Sunday, 20 March 2011


Llanthony Priory

We were in Usk on family business and our cousins Ruth and Jon took us to walk in Black Mountains. We drove along the Vale of Ewyas and parked in the car park by the fantastic ruined Priory at Llanthony.  We could immediately see the scale and grandeur of the building.

The story of its origins is rather wonderful. A nobleman is out hunting, sees a ruined chapel of St David and decides there and then to become a hermit. A couple of years later the former chaplain of Queen Matilda joins him, they gather disciples and begin to build a church. Later it becomes the core of a priory for the Augustinian canons. The church which remains today was started in about 1180 and was suppressed in 1538 under Henry VIII's dissolution of the monasteries. The architectural style is transitional between Norman and early Gothic. The picture shows the south transept and part of the nave.

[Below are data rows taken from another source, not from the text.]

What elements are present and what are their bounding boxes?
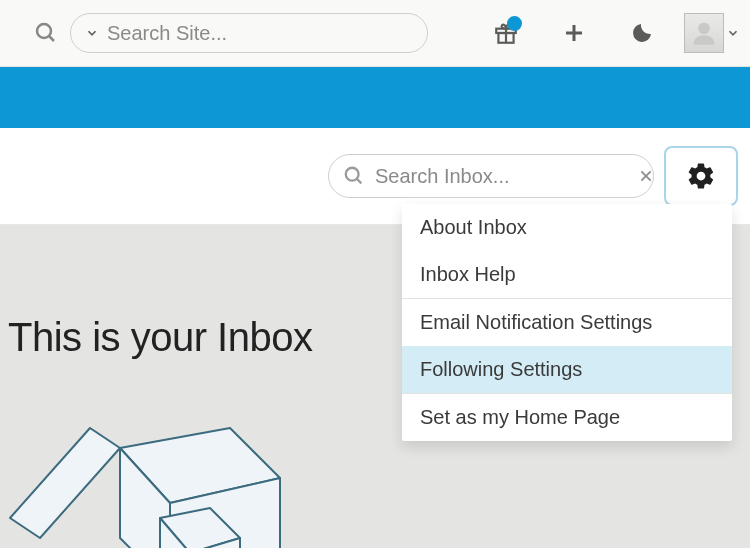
svg-marker-15 bbox=[10, 428, 120, 538]
svg-point-8 bbox=[346, 168, 359, 181]
chevron-down-icon[interactable] bbox=[85, 26, 99, 40]
svg-point-0 bbox=[37, 24, 51, 38]
chevron-down-icon bbox=[726, 26, 740, 40]
notification-badge bbox=[507, 16, 522, 31]
site-search-input[interactable] bbox=[107, 22, 413, 45]
menu-item-email-settings[interactable]: Email Notification Settings bbox=[402, 299, 732, 346]
inbox-search-field[interactable] bbox=[328, 154, 654, 198]
search-icon[interactable] bbox=[30, 21, 62, 45]
avatar bbox=[684, 13, 724, 53]
search-icon bbox=[343, 165, 365, 187]
settings-dropdown: About Inbox Inbox Help Email Notificatio… bbox=[402, 204, 732, 441]
svg-line-1 bbox=[49, 36, 54, 41]
plus-icon[interactable] bbox=[552, 11, 596, 55]
inbox-search-input[interactable] bbox=[375, 165, 628, 188]
gear-icon bbox=[686, 161, 716, 191]
inbox-illustration bbox=[0, 388, 320, 548]
gift-icon[interactable] bbox=[484, 11, 528, 55]
clear-icon[interactable] bbox=[638, 168, 654, 184]
menu-item-help[interactable]: Inbox Help bbox=[402, 251, 732, 298]
menu-item-set-home[interactable]: Set as my Home Page bbox=[402, 394, 732, 441]
topbar bbox=[0, 0, 750, 67]
menu-item-about[interactable]: About Inbox bbox=[402, 204, 732, 251]
user-menu[interactable] bbox=[672, 13, 740, 53]
svg-line-9 bbox=[357, 179, 362, 184]
site-search-field[interactable] bbox=[70, 13, 428, 53]
settings-button[interactable] bbox=[664, 146, 738, 206]
moon-icon[interactable] bbox=[620, 11, 664, 55]
brand-bar bbox=[0, 67, 750, 128]
menu-item-following-settings[interactable]: Following Settings bbox=[402, 346, 732, 393]
svg-point-7 bbox=[698, 23, 710, 35]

To answer the next obvious question, it seems that Augustinian canons follow the rule of St Augustine of Hippo and engage both in monk-like contemplation and in ministry to those outside. A priory is a monastery headed by a prior: it may be subordinate to an abbey (headed by an abbot) or not meet the criteria to be designated as an abbey by the Pope.

But now back to the walk. We walked past the little church of St David. Pevsner (actually John Newman in the Gwent/Monmouthshire volume of the Buildings of Wales) explains that it was fitted up as a church after the dissolution, using part of the 12th century infirmary as the nave, and of course subject to later modifications and a 19th century restoration.

We now walked across fields following the Beacons Way and climbed up through woodland and another field to reach the steep slope of the flank of a long ridge. As we climbed there was a good view south east to the Sugar Loaf (Y Fal in Welsh), a landmark for miles around at 550m.

At the top the Beacons Way joins the Offa's Dyke Path. But before heading along it, we admired the view of England.

We turned right and walked along the ridge with the Sugar Loaf in the distance.

Before long we came on a group of seemingly wild ponies.

We were now on Hatterall Hill at 531m and the silver ribbon of the Severn could be seen in the distance.

At this point time was running out and the clouds were darkening, so we decided to retrace our steps. After a short way the whole of the curving ridge lay before us stretching away to the north west.

While on the ridge we heard and saw several Sky Larks, a considerable number of Meadow Pipits and a couple of very large black birds, which we identified with reasonable confidence as Ravens.

On the slope back down there was time for a few more efforts to capture the setting of Llanthony Priory and to see a brown hawk, smaller than a Buzzard - perhaps a Hen Harrier.

Map: Explorer OL 13 (Brecon Beacons).

Distance: about 6 miles.

Conditions: sunny and warm, but windy and quite fresh on the ridge.

Rating: four and half stars.

Flower of the day

It was lovely to see this Celandine in the woods.